Extracted data below:

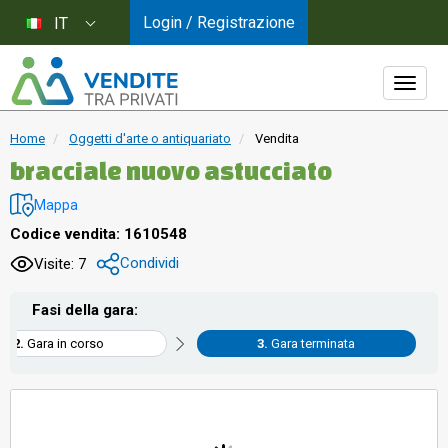
Login / Registrazione
IT
Home
Oggetti d'arte o antiquariato
Vendita
bracciale nuovo astucciato
Mappa
Codice vendita: 1610548
Condividi
Visite: 7
Fasi della gara:
Gara in corso
Gara terminata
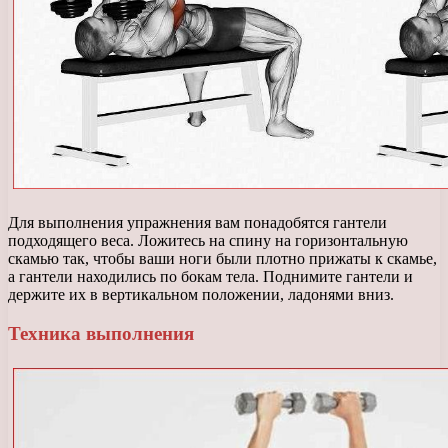
Для выполнения упражнения вам понадобятся гантели
подходящего веса. Ложитесь на спину на горизонтальную
скамью так, чтобы ваши ноги были плотно прижаты к скамье,
а гантели находились по бокам тела. Поднимите гантели и
держите их в вертикальном положении, ладонями вниз.
Техника выполнения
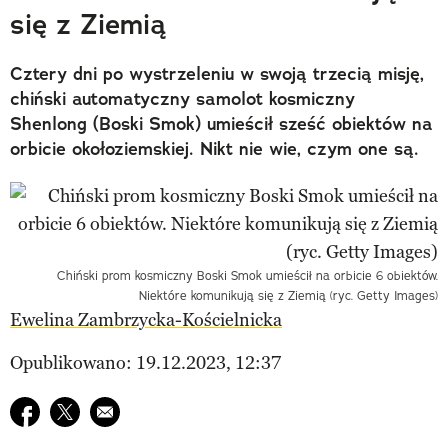
się z Ziemią
Cztery dni po wystrzeleniu w swoją trzecią misję,
chiński automatyczny samolot kosmiczny
Shenlong (Boski Smok) umieścił sześć obiektów na
orbicie okołoziemskiej. Nikt nie wie, czym one są.
Chiński prom kosmiczny Boski Smok umieścił na orbicie 6 obiektów.
Niektóre komunikują się z Ziemią (ryc. Getty Images)
Ewelina Zambrzycka-Kościelnicka
Opublikowano: 19.12.2023, 12:37
Udostępnij na facebook
Udostępnij na twitter
E-mail do przyjaciela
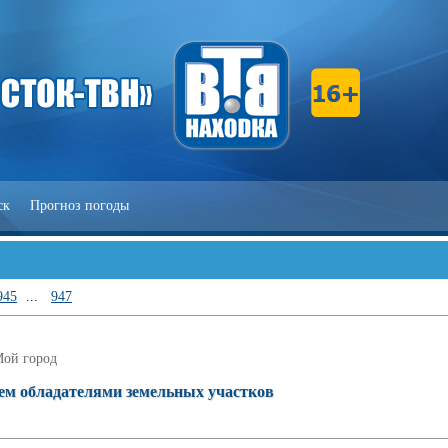
ск
Прогноз погоды
945
...
947
ой город
ем обладателями земельных участков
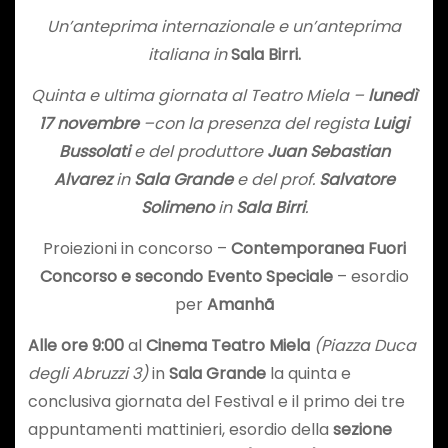
Un’anteprima internazionale e un’anteprima
italiana in
Sala Birri.
Quinta e ultima giornata al Teatro Miela –
lunedì
17 novembre
–
con la presenza del regista
Luigi
Bussolati
e del produttore
Juan Sebastian
Alvarez
in
Sala Grande
e del
prof.
Salvatore
Solimeno
in
Sala Birri
.
Proiezioni in concorso –
Contemporanea Fuori
Concorso e secondo Evento Speciale
– esordio
per
Amanhã
Alle ore 9:00
al
Cinema Teatro Miela
(Piazza Duca
degli Abruzzi 3)
in
Sala Grande
la quinta e
conclusiva giornata del Festival e il primo dei tre
appuntamenti mattinieri, esordio della
sezione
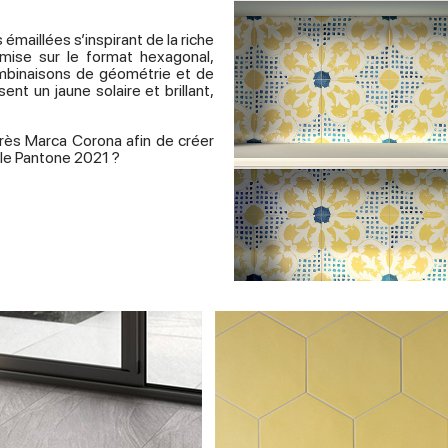
aillées s’inspirant de la riche
mise sur le format hexagonal,
ombinaisons de géométrie et de
nt un jaune solaire et brillant,
 grès Marca Corona afin de créer
tyle Pantone 2021 ?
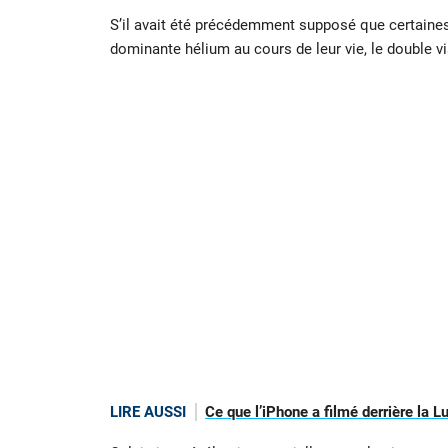
S’il avait été précédemment supposé que certaine
dominante hélium au cours de leur vie, le double v
LIRE AUSSI
Ce que l’iPhone a filmé derrière la L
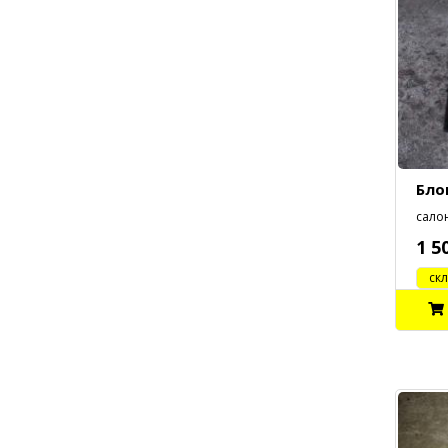
Бло
сало
1 5
cклад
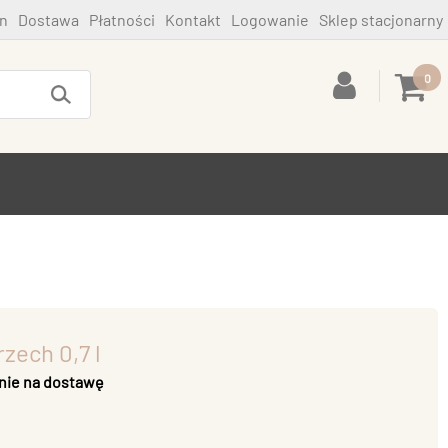
n
Dostawa
Płatności
Kontakt
Logowanie
Sklep stacjonarny
0
zech 0,7 l
nie na dostawę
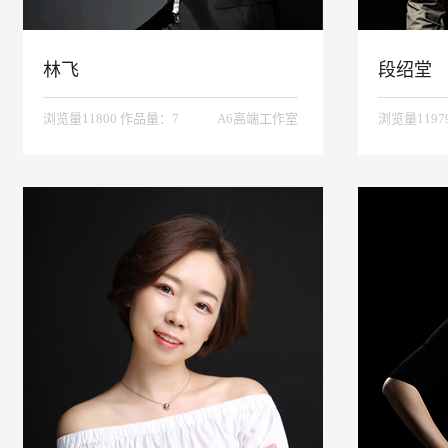
林飞
段绍堂
浏览量11800 作品量：7
A6高端工作室
浏览量1197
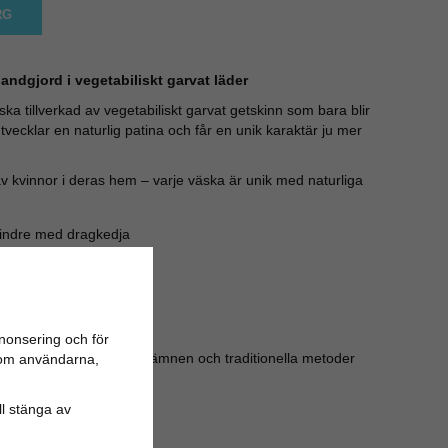
RG
ndgjord i vegetabiliskt garvat läder
väska tillverkad av vegetabiliskt garvat getskinn som bara blir
vecklar en naturlig patina och får en unik karaktär ju mer
v kvinnor i deras hem – varje väska är unik med naturliga
 mindre med dragkedja
a
x ca 150 cm)
nonsering och för
kalier – endast naturliga ämnen och traditionella metoder
n om användarna,
ill stänga av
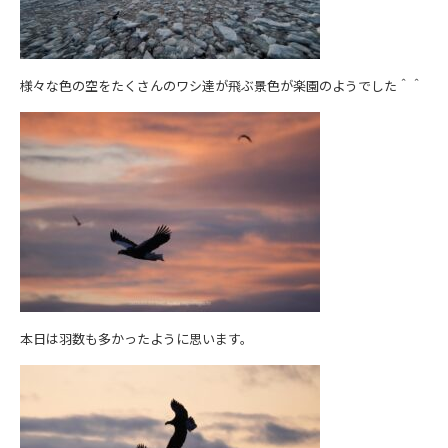
様々な色の空をたくさんのワシ達が飛ぶ景色が楽園のようでした＾＾
本日は羽数も多かったように思います。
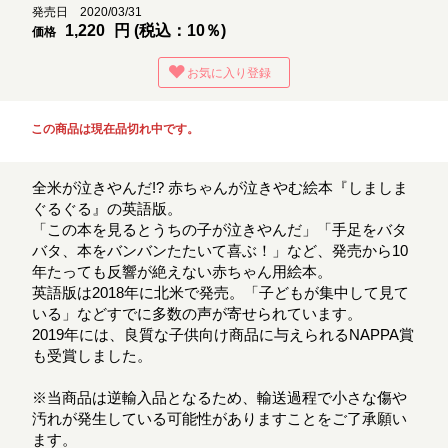
発売日 2020/03/31
1,220
円 (税込：10％)
価格
お気に入り登録
この商品は現在品切れ中です。
全米が泣きやんだ!? 赤ちゃんが泣きやむ絵本『しましま
ぐるぐる』の英語版。
「この本を見るとうちの子が泣きやんだ」「手足をバタ
バタ、本をバンバンたたいて喜ぶ！」など、発売から10
年たっても反響が絶えない赤ちゃん用絵本。
英語版は2018年に北米で発売。「子どもが集中して見て
いる」などすでに多数の声が寄せられています。
2019年には、良質な子供向け商品に与えられるNAPPA賞
も受賞しました。
※当商品は逆輸入品となるため、輸送過程で小さな傷や
汚れが発生している可能性がありますことをご了承願い
ます。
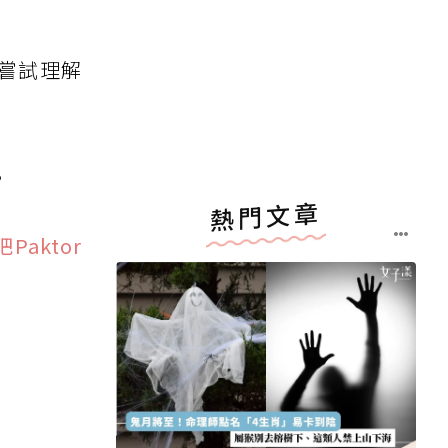
嘗試理解
。
熱門文章
aktor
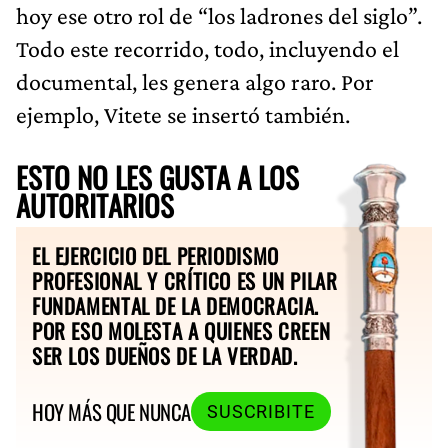
hoy ese otro rol de “los ladrones del siglo”.
Todo este recorrido, todo, incluyendo el
documental, les genera algo raro. Por
ejemplo, Vitete se insertó también.
ESTO NO LES GUSTA A LOS
AUTORITARIOS
EL EJERCICIO DEL PERIODISMO
PROFESIONAL Y CRÍTICO ES UN PILAR
FUNDAMENTAL DE LA DEMOCRACIA.
POR ESO MOLESTA A QUIENES CREEN
SER LOS DUEÑOS DE LA VERDAD.
HOY MÁS QUE NUNCA
SUSCRIBITE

End of Extracted data.

** Prompt **
Once the pictures are dropped, set down everything else in the records exactly.

** Exercise answer **
Login / Registrazione
IT
Home
Oggetti d'arte o antiquariato
Vendita
bracciale nuovo astucciato
Mappa
Codice vendita: 1610548
Condividi
Visite: 7
Fasi della gara:
Gara in corso
Gara terminata
Для выполнения упражнения вам понадобятся гантели
подходящего веса. Ложитесь на спину на горизонтальную
скамью так, чтобы ваши ноги были плотно прижаты к скамье,
а гантели находились по бокам тела. Поднимите гантели и
держите их в вертикальном положении, ладонями вниз.
Техника выполнения
się z Ziemią
Cztery dni po wystrzeleniu w swoją trzecią misję,
chiński automatyczny samolot kosmiczny
Shenlong (Boski Smok) umieścił sześć obiektów na
orbicie okołoziemskiej. Nikt nie wie, czym one są.
Chiński prom kosmiczny Boski Smok umieścił na orbicie 6 obiektów.
Niektóre komunikują się z Ziemią (ryc. Getty Images)
Ewelina Zambrzycka-Kościelnicka
Opublikowano: 19.12.2023, 12:37
Udostępnij na facebook
Udostępnij na twitter
E-mail do przyjaciela
ск
Прогноз погоды
945
...
947
ой город
ем обладателями земельных участков
Un’anteprima internazionale e un’anteprima
italiana in
Sala Birri.
Quinta e ultima giornata al Teatro Miela –
lunedì
17 novembre
–
con la presenza del regista
Luigi
Bussolati
e del produttore
Juan Sebastian
Alvarez
in
Sala Grande
e del
prof.
Salvatore
Solimeno
in
Sala Birri
.
Proiezioni in concorso –
Contemporanea Fuori
Concorso e secondo Evento Speciale
– esordio
per
Amanhã
Alle ore 9:00
al
Cinema Teatro Miela
(Piazza Duca
degli Abruzzi 3)
in
Sala Grande
la quinta e
conclusiva giornata del Festival e il primo dei tre
appuntamenti mattinieri, esordio della
sezione
aillées s’inspirant de la riche
mise sur le format hexagonal,
ombinaisons de géométrie et de
nt un jaune solaire et brillant,
 grès Marca Corona afin de créer
tyle Pantone 2021 ?
S’il avait été précédemment supposé que certaine
dominante hélium au cours de leur vie, le double v
LIRE AUSSI
Ce que l’iPhone a filmé derrière la L
Бло
сало
1 5
cклад
n
Dostawa
Płatności
Kontakt
Logowanie
Sklep stacjonarny
0
zech 0,7 l
nie na dostawę
林飞
段绍堂
浏览量11800 作品量：7
A6高端工作室
浏览量1197
RG
ndgjord i vegetabiliskt garvat läder
väska tillverkad av vegetabiliskt garvat getskinn som bara blir
vecklar en naturlig patina och får en unik karaktär ju mer
v kvinnor i deras hem – varje väska är unik med naturliga
 mindre med dragkedja
a
x ca 150 cm)
nonsering och för
kalier – endast naturliga ämnen och traditionella metoder
n om användarna,
ill stänga av
様々な色の空をたくさんのワシ達が飛ぶ景色が楽園のようでした＾＾
本日は羽数も多かったように思います。
発売日 2020/03/31
1,220
円 (税込：10％)
価格
お気に入り登録
この商品は現在品切れ中です。
全米が泣きやんだ!? 赤ちゃんが泣きやむ絵本『しましま
ぐるぐる』の英語版。
「この本を見るとうちの子が泣きやんだ」「手足をバタ
バタ、本をバンバンたたいて喜ぶ！」など、発売から10
年たっても反響が絶えない赤ちゃん用絵本。
英語版は2018年に北米で発売。「子どもが集中して見て
いる」などすでに多数の声が寄せられています。
2019年には、良質な子供向け商品に与えられるNAPPA賞
も受賞しました。
※当商品は逆輸入品となるため、輸送過程で小さな傷や
汚れが発生している可能性がありますことをご了承願い
ます。
嘗試理解
。
熱門文章
aktor
hoy ese otro rol de “los ladrones del siglo”.
Todo este recorrido, todo, incluyendo el
documental, les genera algo raro. Por
ejemplo, Vitete se insertó también.
ESTO NO LES GUSTA A LOS
AUTORITARIOS
EL EJERCICIO DEL PERIODISMO
PROFESIONAL Y CRÍTICO ES UN PILAR
FUNDAMENTAL DE LA DEMOCRACIA.
POR ESO MOLESTA A QUIENES CREEN
SER LOS DUEÑOS DE LA VERDAD.
HOY MÁS QUE NUNCA
SUSCRIBITE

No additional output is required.